§ **TASK**
Throughout the material below, tally the lines containing "pessoas" and give the total with no accompanying text.

DATA EXTRACTS Block Start

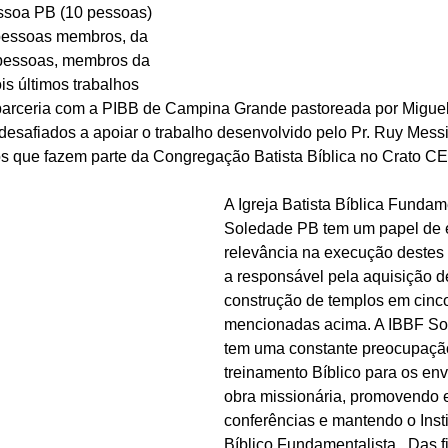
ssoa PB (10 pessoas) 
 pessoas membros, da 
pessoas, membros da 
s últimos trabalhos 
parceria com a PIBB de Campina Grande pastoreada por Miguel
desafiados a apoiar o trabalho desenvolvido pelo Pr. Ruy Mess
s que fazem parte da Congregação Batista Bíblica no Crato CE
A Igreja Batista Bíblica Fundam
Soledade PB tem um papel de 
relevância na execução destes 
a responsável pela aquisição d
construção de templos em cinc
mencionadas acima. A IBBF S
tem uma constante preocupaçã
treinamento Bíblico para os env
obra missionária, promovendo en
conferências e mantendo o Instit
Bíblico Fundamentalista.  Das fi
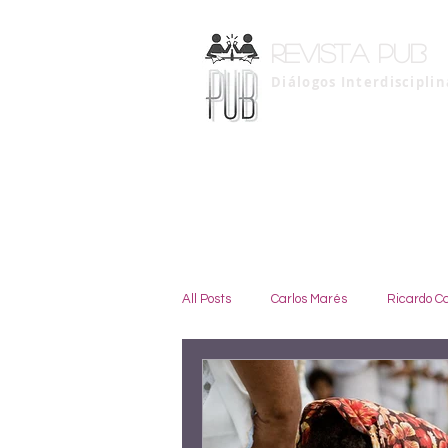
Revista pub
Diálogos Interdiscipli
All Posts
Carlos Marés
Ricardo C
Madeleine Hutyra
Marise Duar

DATA EXTRACTS Block End

§ **YOUR RESPONSE**
3